### YOUR TASK
Word for word, restate the entries below and exclude every image.

---+---

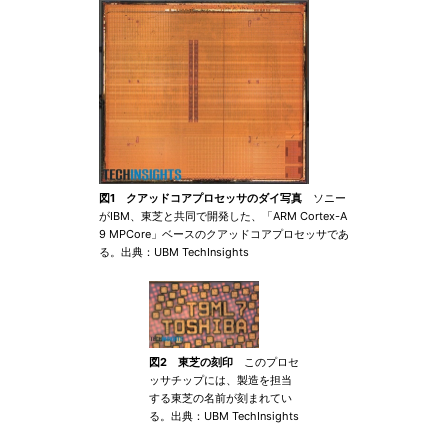
図1 クアッドコアプロセッサのダイ写真
ソニー
がIBM、東芝と共同で開発した、「ARM Cortex-A
9 MPCore」ベースのクアッドコアプロセッサであ
る。出典：UBM TechInsights
図2 東芝の刻印
このプロセ
ッサチップには、製造を担当
する東芝の名前が刻まれてい
る。出典：UBM TechInsights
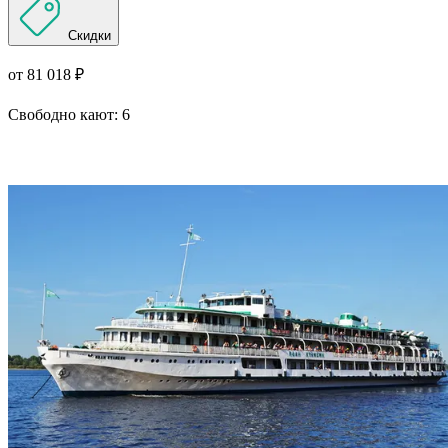
Скидки
от 81 018 ₽
Свободно кают:
6
Подробнее о круизе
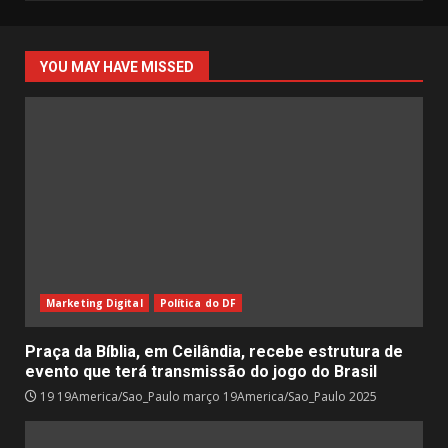
YOU MAY HAVE MISSED
Marketing Digital
Política do DF
Praça da Bíblia, em Ceilândia, recebe estrutura de
evento que terá transmissão do jogo do Brasil
19 19America/Sao_Paulo março 19America/Sao_Paulo 2025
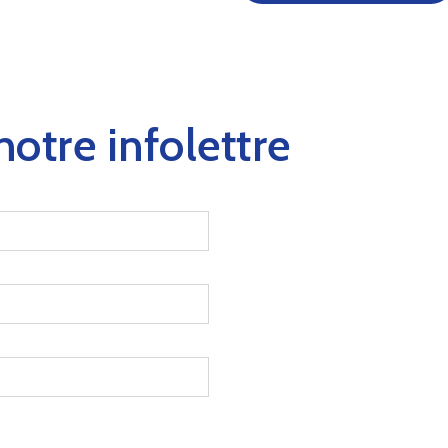
otre infolettre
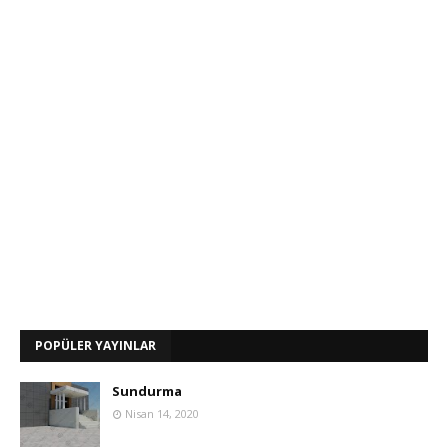
POPÜLER YAYINLAR
Sundurma
Nisan 14, 2020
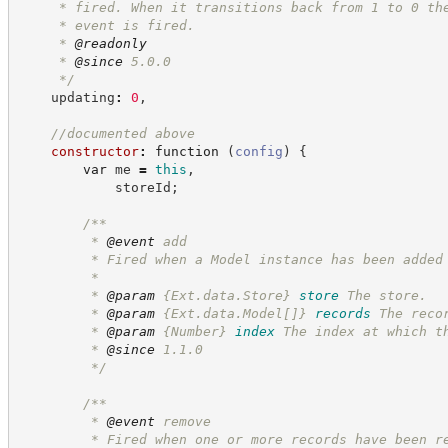
     * fired. When it transitions back from 1 to 0 th
     * event is fired.
     * 
@readonly
     * 
@since
 5.0.0
*/
    updating
:
0
,
//
documented above
constructor
:
function
(
config
)
{
var
 me 
=
this
,
            storeId
;
/**
         * 
@event
 add
         * Fired when a Model instance has been added
         *
         * 
@param
{Ext.data.Store}
store
The store.
         * 
@param
{Ext.data.Model[]}
records
The reco
         * 
@param
{Number}
index
The index at which t
         * 
@since
 1.1.0
*/
/**
         * 
@event
 remove
         * Fired when one or more records have been r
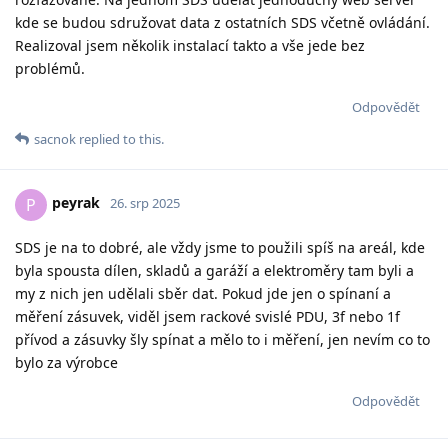
kde se budou sdružovat data z ostatních SDS včetně ovládání.
Realizoval jsem několik instalací takto a vše jede bez
problémů.
Odpovědět
sacnok
replied to this.
peyrak
P
26. srp 2025
SDS je na to dobré, ale vždy jsme to použili spíš na areál, kde
byla spousta dílen, skladů a garáží a elektroměry tam byli a
my z nich jen udělali sběr dat. Pokud jde jen o spínaní a
měření zásuvek, viděl jsem rackové svislé PDU, 3f nebo 1f
přívod a zásuvky šly spínat a mělo to i měření, jen nevím co to
bylo za výrobce
Odpovědět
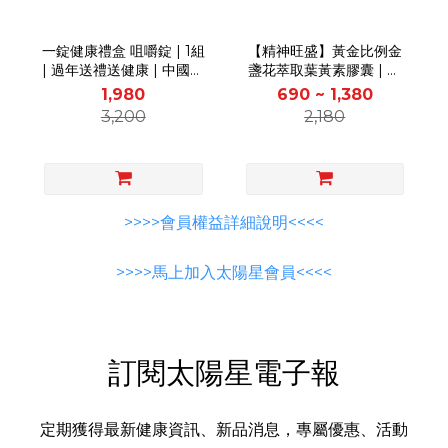
一錠健康禮盒 咀嚼錠 | 1組
【精神旺盛】黃金比例金
| 過年送禮送健康 | 中國時
盞花萃取葉黃素膠囊 | 中
報聯賣 |
國時報聯賣 |
1,980
690 ~ 1,380
3,200
2,180
>>>>會員權益詳細說明<<<<
>>>>馬上加入太陽星會員<<<<
訂閱太陽星電子報
定期獲得最新健康資訊、新品消息，專屬優惠、活動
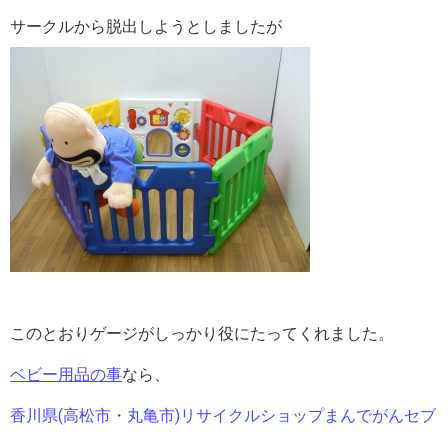
サークルから脱出しようとしましたが
このとおりゲージがしっかり役にたってくれました。
ベビー用品の事
なら、
香川県(高松市・丸亀市)リサイクルショップまんでがんセブ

---+---

### SOLUTION BELOW
図1 クアッドコアプロセッサのダイ写真
ソニー
がIBM、東芝と共同で開発した、「ARM Cortex-A
9 MPCore」ベースのクアッドコアプロセッサであ
る。出典：UBM TechInsights
図2 東芝の刻印
このプロセ
ッサチップには、製造を担当
する東芝の名前が刻まれてい
る。出典：UBM TechInsights
Скидки
от 81 018 ₽
Свободно кают:
6
Подробнее о круизе
YOU MAY HAVE MISSED
Marketing Digital
Política do DF
Praça da Bíblia, em Ceilândia, recebe estrutura de
evento que terá transmissão do jogo do Brasil
19 19America/Sao_Paulo março 19America/Sao_Paulo 2025
otre infolettre
POPÜLER YAYINLAR
Sundurma
Nisan 14, 2020
     * fired. When it transitions back from 1 to 0 th
     * event is fired.
     * 
@readonly
     * 
@since
 5.0.0
*/
    updating
:
0
,
//
documented above
constructor
:
function
(
config
)
{
var
 me 
=
this
,
            storeId
;
/**
         * 
@event
 add
         * Fired when a Model instance has been added
         *
         * 
@param
{Ext.data.Store}
store
The store.
         * 
@param
{Ext.data.Model[]}
records
The reco
         * 
@param
{Number}
index
The index at which t
         * 
@since
 1.1.0
*/
/**
         * 
@event
 remove
         * Fired when one or more records have been r
kde se budou sdružovat data z ostatních SDS včetně ovládání.
Realizoval jsem několik instalací takto a vše jede bez
problémů.
Odpovědět
sacnok
replied to this.
peyrak
P
26. srp 2025
SDS je na to dobré, ale vždy jsme to použili spíš na areál, kde
byla spousta dílen, skladů a garáží a elektroměry tam byli a
my z nich jen udělali sběr dat. Pokud jde jen o spínaní a
měření zásuvek, viděl jsem rackové svislé PDU, 3f nebo 1f
přívod a zásuvky šly spínat a mělo to i měření, jen nevím co to
bylo za výrobce
Odpovědět
一錠健康禮盒 咀嚼錠 | 1組
【精神旺盛】黃金比例金
| 過年送禮送健康 | 中國時
盞花萃取葉黃素膠囊 | 中
報聯賣 |
國時報聯賣 |
1,980
690 ~ 1,380
3,200
2,180
>>>>會員權益詳細說明<<<<
>>>>馬上加入太陽星會員<<<<
訂閱太陽星電子報
定期獲得最新健康資訊、新品消息，專屬優惠、活動
サークルから脱出しようとしましたが
このとおりゲージがしっかり役にたってくれました。
ベビー用品の事
なら、
香川県(高松市・丸亀市)リサイクルショップまんでがんセブ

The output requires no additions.